念の為に、僕がホルンに代わってもう一度お婆さんの体の様子を確認します。
「うん、大丈夫だね。ホルンも良くできたよ」
「えへへ」
「あら、お兄ちゃんに褒められて良いわね。小さな魔法使いさん、ありがとうね」
「うん」
僕とお婆さんに褒められて、ホルンも満面の笑みです。
回復魔法は上手く使うと魔力の節約もできるので、この辺のテクニックもホルンに教えないといけませんね。

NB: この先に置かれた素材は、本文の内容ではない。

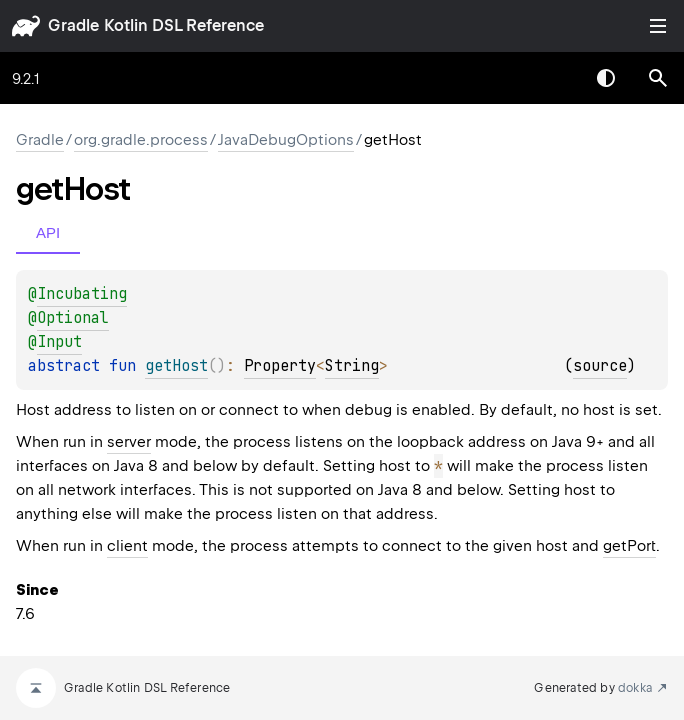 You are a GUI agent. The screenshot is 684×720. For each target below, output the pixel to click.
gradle (73, 25)
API (48, 232)
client (127, 546)
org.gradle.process (141, 140)
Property (280, 366)
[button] (658, 78)
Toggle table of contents (658, 26)
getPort (629, 546)
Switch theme (606, 78)
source (600, 366)
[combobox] (554, 78)
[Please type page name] (658, 78)
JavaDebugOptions (286, 140)
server (129, 442)
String (352, 366) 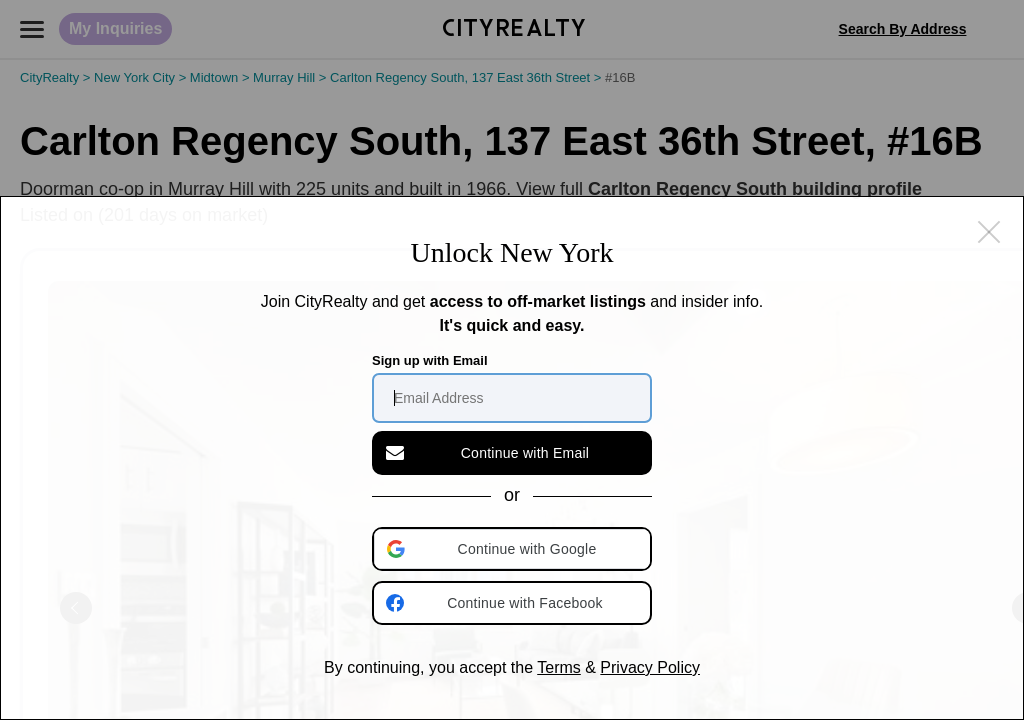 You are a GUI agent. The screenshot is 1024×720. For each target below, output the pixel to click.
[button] (514, 549)
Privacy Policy (650, 667)
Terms (559, 667)
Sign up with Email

「ありがとうございます。お陰様で、重傷者の治療は終わりました」
「僕達は軽傷者の方に行きますね」
「では、軽傷者の方へご案内します」
二時間かけて、重傷者の治療は終わりです。
僕がホルンに付きっきりで教えていたので、ホルンも治療前の事前チェックがだいぶ出来る様になりました。
僕達は、そのまま軽傷者の方へ向かいます。
ぴかー。
「お加減はどうですか?」
「すっかり良くなりました。フィーナ様のスライムは優秀ですね」
「ありがとうございます」
軽傷者の方では、パールが大活躍していました。
アオが側について、パールに魔法の使い方を教えていました。
そして、フィーナさんも治療した人に褒められていました。
「上手くやっている様だね」
「あっ、シュンお兄ちゃんだ」
「フランも頑張ってるよ」
「そうか」
「「えへへ」」
僕が声をかけると、シロとフランが振り返ってきました。
二人も列の整理とかを頑張っているようで、僕は二人の頭をナデナデしてあげました。
「こちらも、もうそろそろ終わります」
「そうか、それは良かった。重傷者は全て終わったよ」
スーも僕に話しかけてくるけど、確かに列に並んでいる人は少ない。
僕も治療に加わって、終わらせてしまおう。
それにしても、フィーナさんの人気は凄いなあ。
「フィーナは、どんな人にもにこやかに対応していましたよ。お陰で、フィーナの人気は更に高まりました」
「元からある人気に加えて、スライムを従えて治療までしているからね。辺境伯家にとっても、良い事だね」
こうして、無事に病院での治療は終わりました。
辺境伯家の令嬢が自ら治療の手助けをしたとあって、フィーナさんの人気は更に増しました。